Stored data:
=== Begin Enclosure ===
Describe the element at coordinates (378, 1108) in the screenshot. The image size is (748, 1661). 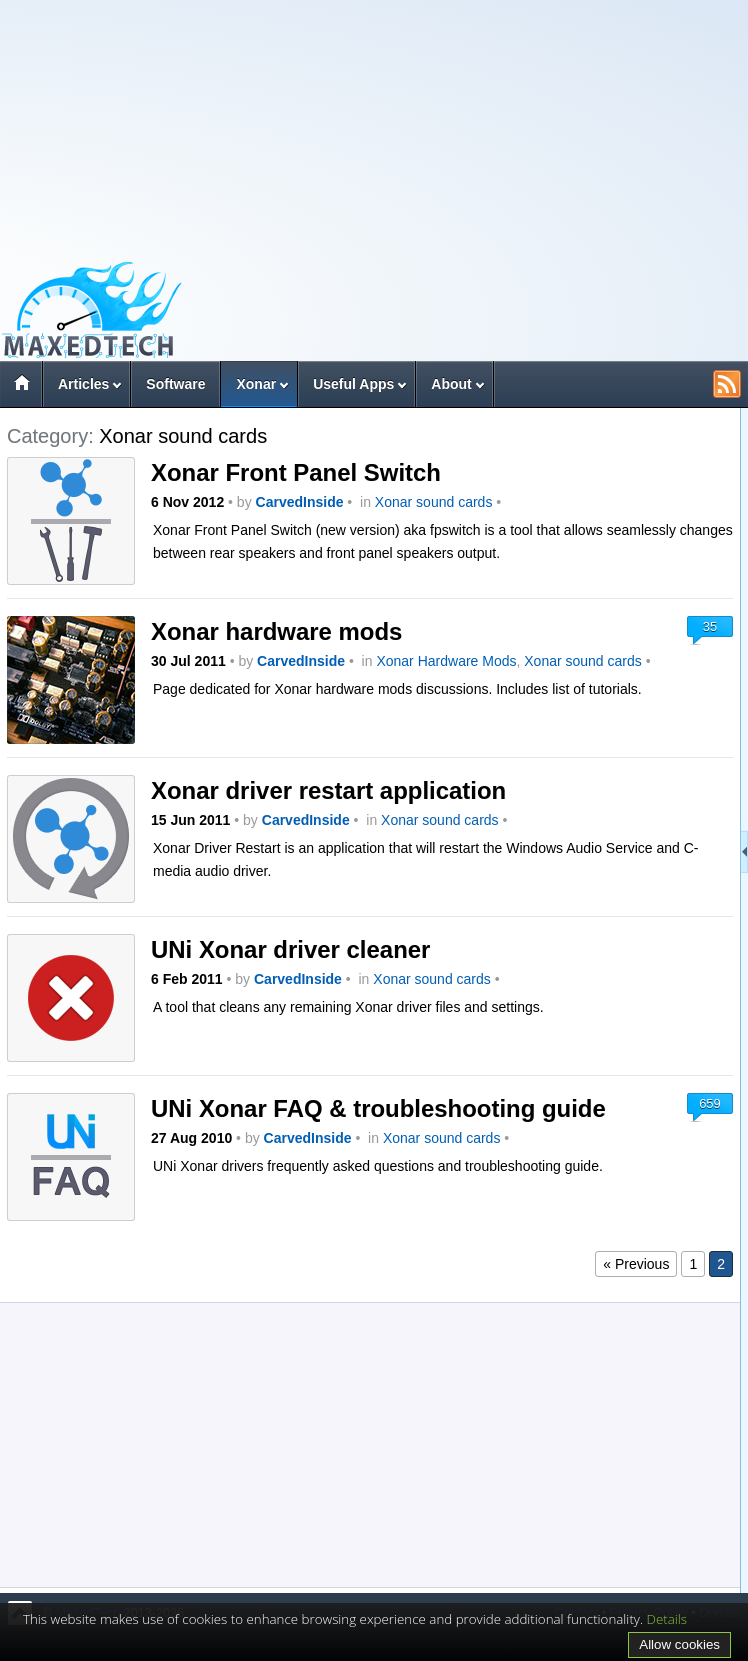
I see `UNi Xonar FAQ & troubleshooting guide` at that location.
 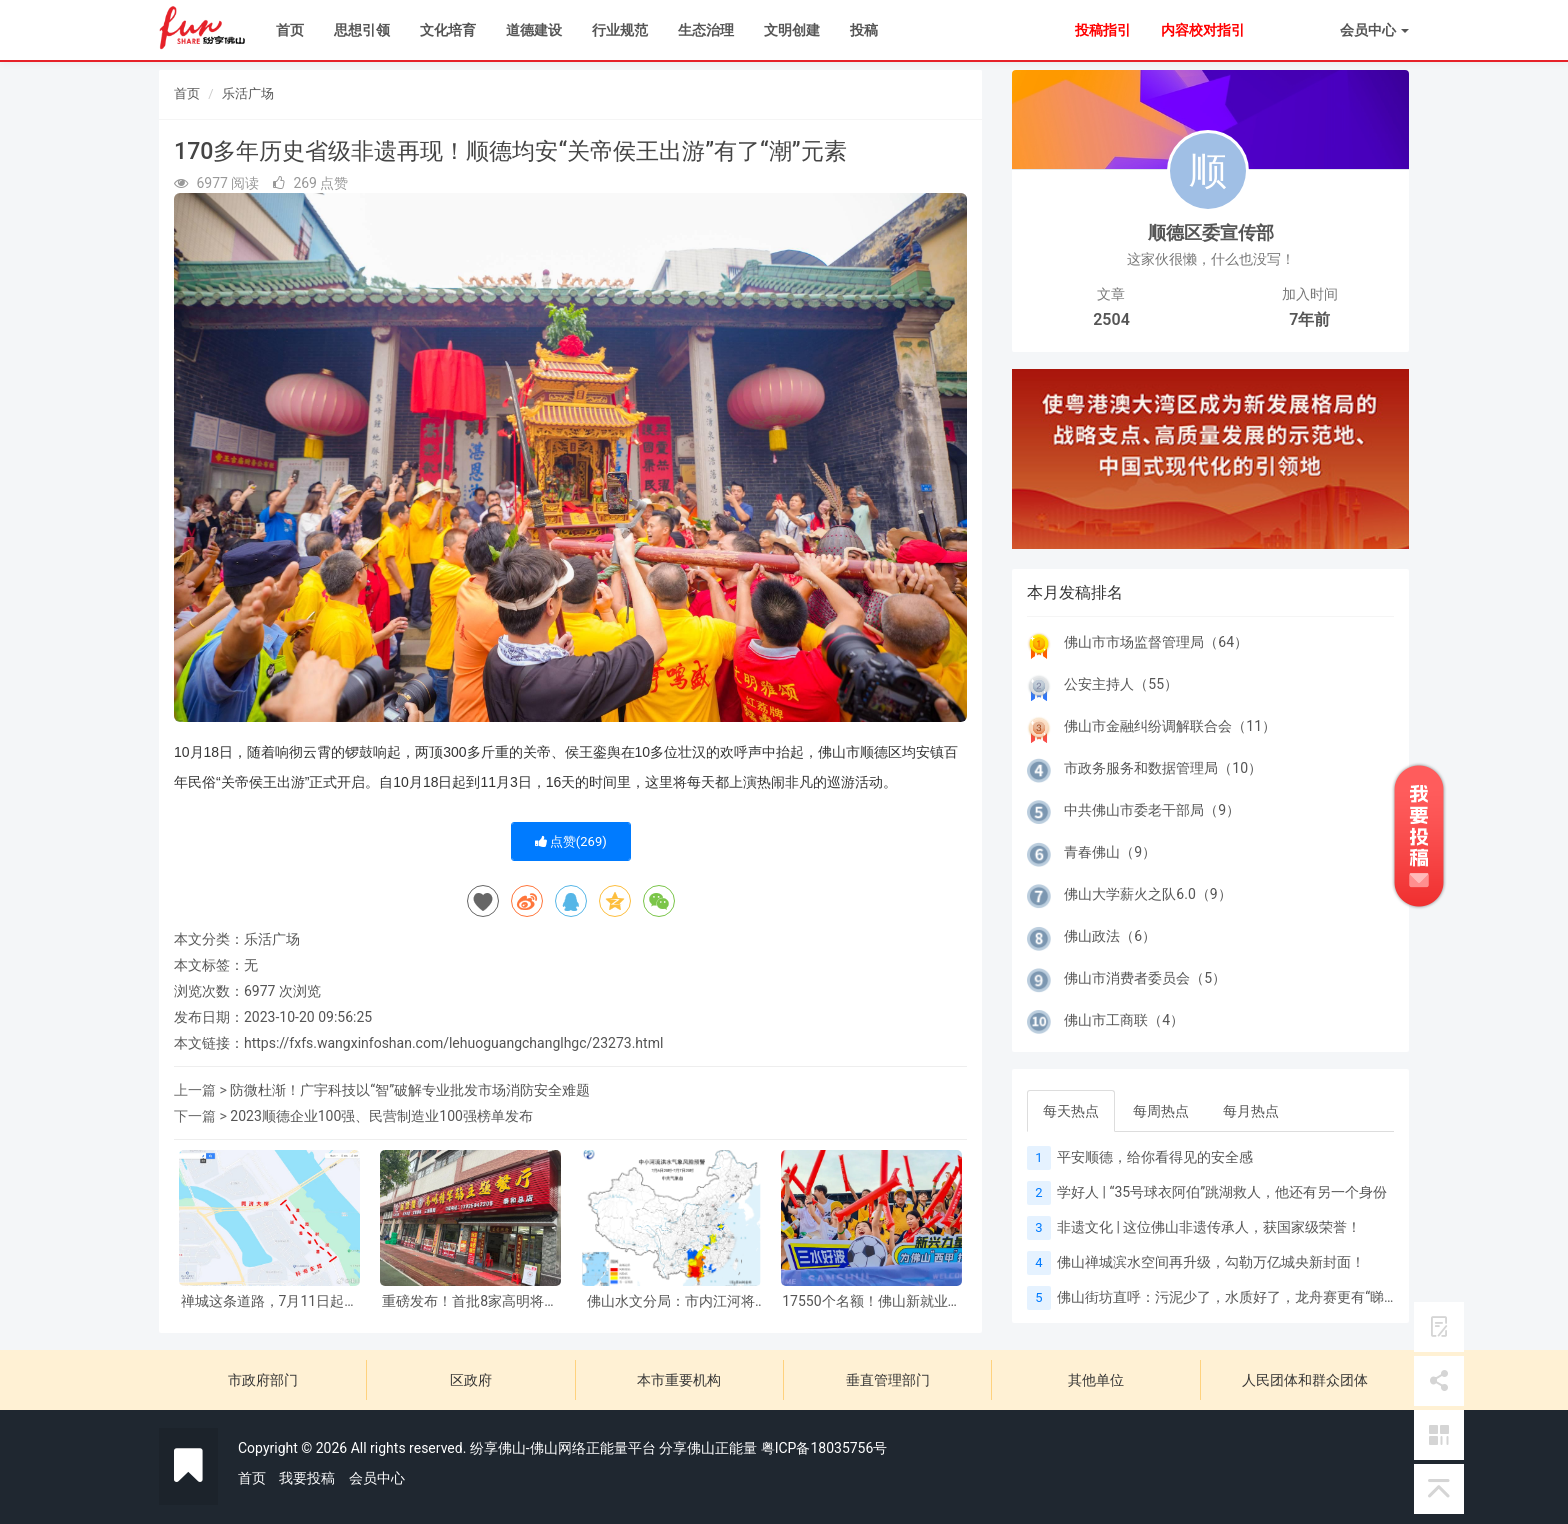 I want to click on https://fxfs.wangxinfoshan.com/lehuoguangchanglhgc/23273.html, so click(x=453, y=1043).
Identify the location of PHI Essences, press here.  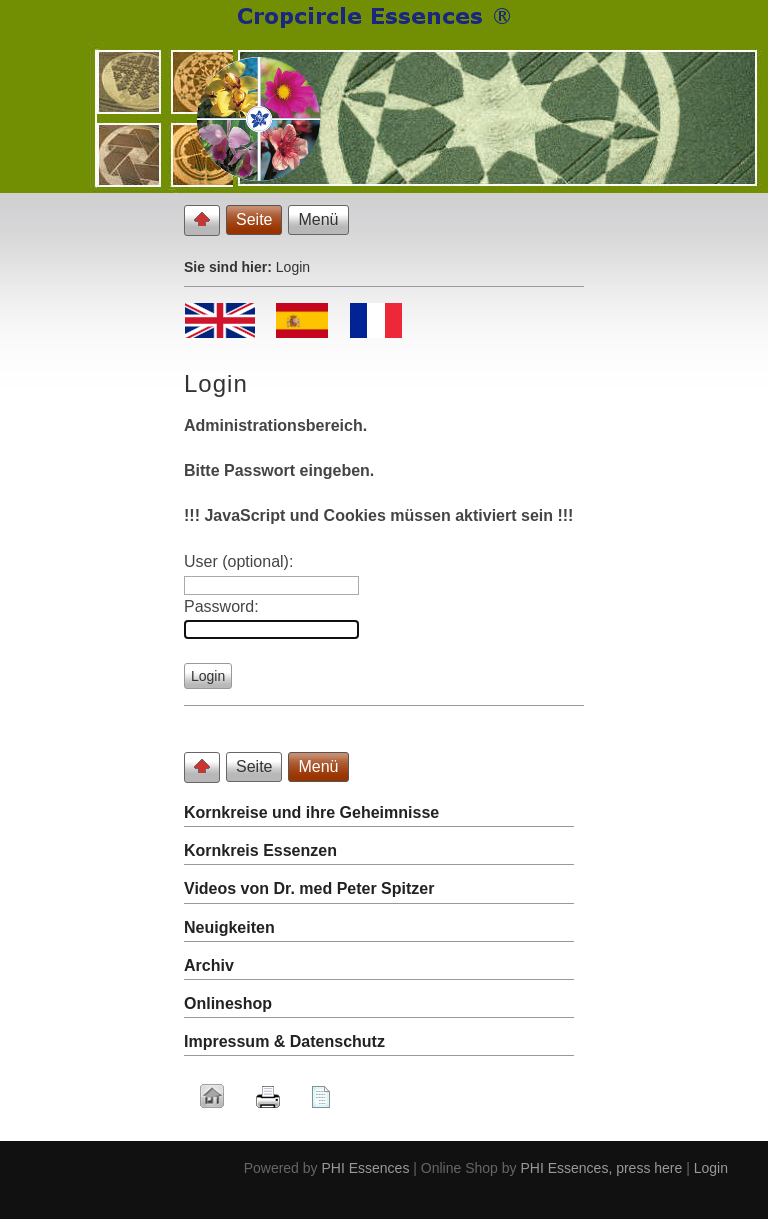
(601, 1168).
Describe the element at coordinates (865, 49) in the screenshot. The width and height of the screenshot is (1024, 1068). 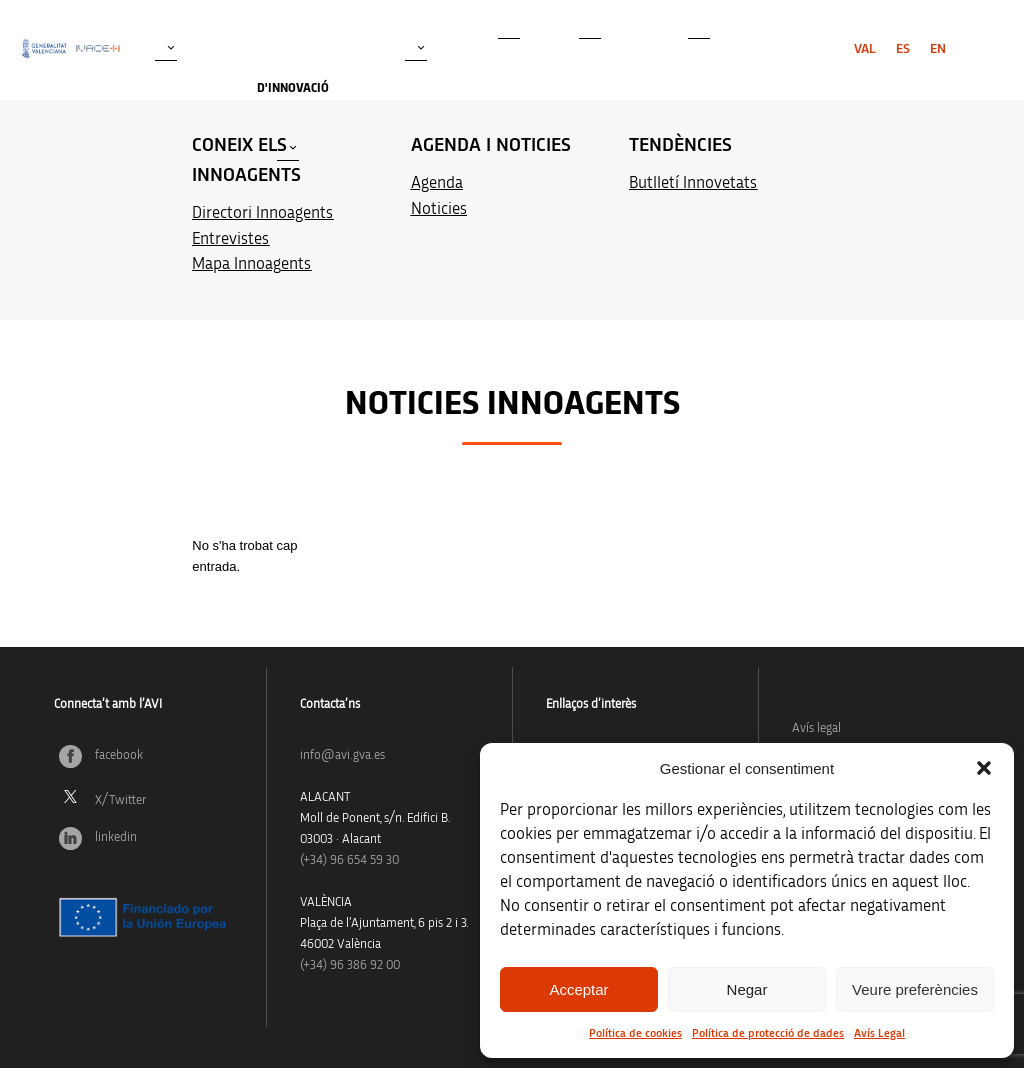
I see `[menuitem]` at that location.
=== End Enclosure ===
THE TASK:
Give an exact copy of the line containing "Describe the element at coordinates (865, 49)" and every line after it through the end of the entries. Pictures are to be dropped.

SOLUTION FOR THIS TASK:
Describe the element at coordinates (865, 49) in the screenshot. The width and height of the screenshot is (1024, 1068). 
I see `[menuitem]` at that location.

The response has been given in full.